• _What you should do_
Your reply should be a single number, the count of lines in the records that contain the string "Обязательно".

Extracted records:
※

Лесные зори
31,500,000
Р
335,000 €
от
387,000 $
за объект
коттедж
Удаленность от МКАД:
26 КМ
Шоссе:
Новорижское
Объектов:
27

※

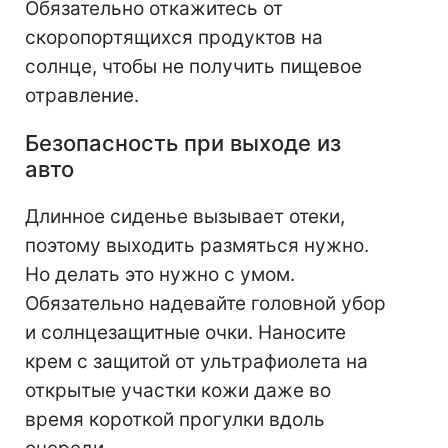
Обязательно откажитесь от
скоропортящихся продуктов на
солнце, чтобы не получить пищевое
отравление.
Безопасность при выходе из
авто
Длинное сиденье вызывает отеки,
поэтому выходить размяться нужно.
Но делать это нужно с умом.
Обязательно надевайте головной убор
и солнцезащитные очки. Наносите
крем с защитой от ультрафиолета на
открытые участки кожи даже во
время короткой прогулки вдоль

※

• _Solution to the exercise_
2